« Le contexte nous convoque » souvent dans les lieux les plus marginaux et invisibles de nos villes : pendant la période de la pandémie, un livre, L'Evangile et la route, que nous avons écrit avec l'archevêque de Palerme, Mgr Corrado Lorefice et le théologien Don Vito Impellizzeri, directeur de l'Institut des sciences religieuses de la Faculté de théologie de Sicile, est devenu un parcours itinérant d'écoute du « cri des pauvres » de nos périphéries sociales et existentielles et le témoin d'une inquiétude éthique face à une société injuste qui continue à produire des déchets humains dans nos villes.
Le contexte territorial n'est pas un scénario neutre, il nous demande de prendre position à côté des opprimés, des vaincus de l'histoire, de « mettre nos pieds dans la boue des rues du monde et nos mains dans la chair de l'humanité blessée et souffrante », de sentir le quartier, le peuple, de construire « d'en bas et de l'intérieur » de nos territoires une connaissance immersive, humble, qui pose des questions concrètes à l'Eglise et au monde.
Palerme est une ville de Sicile située au cœur de la mer Méditerranée, un pont entre l'Afrique et l'Europe. C'est une ville aux couleurs fortes, sans hypocrisie et parfois même effrontée dans ses contradictions : un lieu de conflit entre la puissance violente de la mafia et la volonté croissante douce et courageuse de liberté, de rachat et de justice. Palerme, comme Jéricho, est le lieu du bon samaritain, de l'auberge et de la communauté d'accueil : la ville « toute portuaire » où débarquent les migrants chargés d'espérances blessées et fatiguées par leurs longues traversées des déserts et des mers. La Méditerranée est le fil rouge qui relie nos histoires à l'Histoire, le nouveau Lac de Tibériade où se rencontrent les trois grandes religions monothéistes (judaïsme, christianisme et islam).

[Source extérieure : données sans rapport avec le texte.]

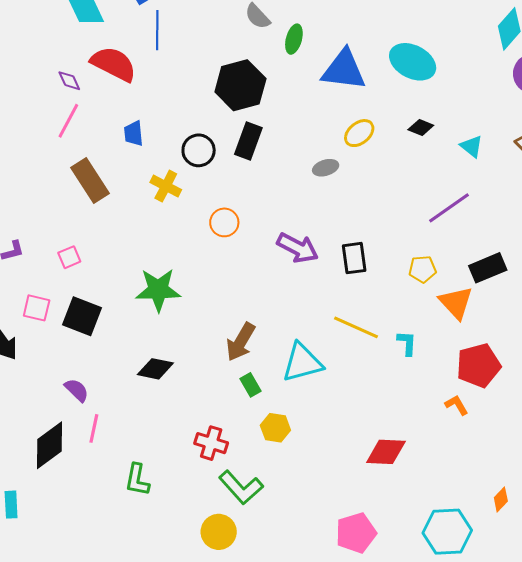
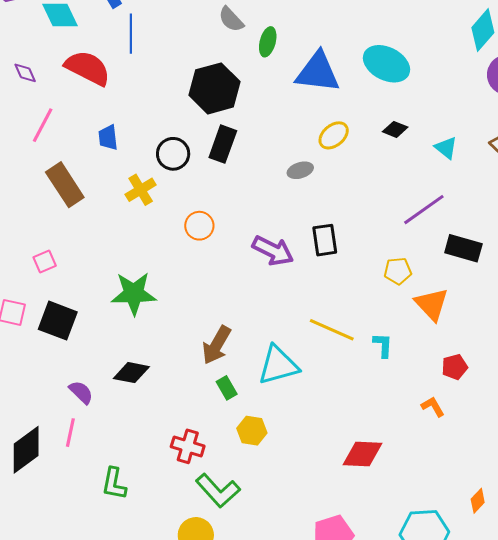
purple diamond: (69, 81) -> (25, 73), moved
yellow cross: (166, 186) -> (141, 190), turned 32
black rectangle: (354, 258) -> (325, 240), moved
black rectangle: (488, 268) -> (463, 248), moved, turned 39
red pentagon: (479, 365) -> (455, 367), size x0.6
purple semicircle: (77, 390) -> (81, 392), moved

Le livre est divisé en trois parties : pastorale, sociologique et théologique. Dans la première, Mgr Lorefice propose une relecture créative du magistère de François de Fratelli tutti et une réflexion théologico-pastorale contextualisée, fidèle à l'incarnation ; la deuxième partie sociologique, que j’ai écrite, est le récit du rachat de la pierre rejetée, fondée sur la pédagogie du rêve, qui devient la raison même de l'espérance, fissure de l'infini à travers une recherche-action participative aux marges de la ville ; dans la troisième partie, don Vito Impellizzeri pose comme nouvelle étape la nécessité et le souhait d'assumer théologiquement la coresponsabilité du changement, la nouveauté de penser un style chrétien à vivre et à lier à l'histoire du royaume de Dieu parmi nous.

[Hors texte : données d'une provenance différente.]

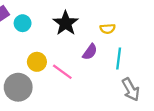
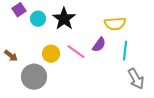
black star: (66, 23) -> (64, 19), moved
yellow semicircle: (108, 29) -> (115, 24), size x1.5
pink line: (62, 72) -> (76, 52), moved

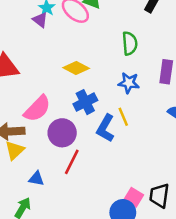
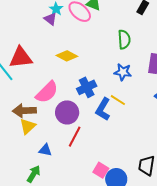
yellow diamond: (76, 68) -> (67, 56), moved
yellow line: (123, 117) -> (118, 100), turned -35
pink square: (134, 197) -> (101, 170), moved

Il se veut une œuvre inachevée qui se complète par l'écoute des personnes rencontrées, un itinéraire synodal et un discernement communautaire : nous avons traversé les rues et nous nous sommes laissés imprégner par l'expérience plurielle de la ville, nous sommes entrés dans l'intimité des maisons, nous avons rencontré des visages, croisé des regards qui exprimaient la fatigue de vivre, des désirs de bonheur et la recherche de sens dans nos périphéries urbaines. La pédagogie du rêve a été le prisme à travers lequel offrir un regard libre sur la réalité. « Rêvons en tant qu’une seule et même humanité, comme des voyageurs partageant la même chair humaine, comme des enfants de cette même terre qui nous abrite tous, chacun avec la richesse de sa foi ou de ses convictions, chacun avec sa propre voix, tous frères » (François, Fratelli tutti).
Anna Staropoli
Institut de formation politique Pedro Arrupe de Palerme et professeure d'anthropologie culturelle et de sociologie de la religion, Faculté de théologie de Sicile.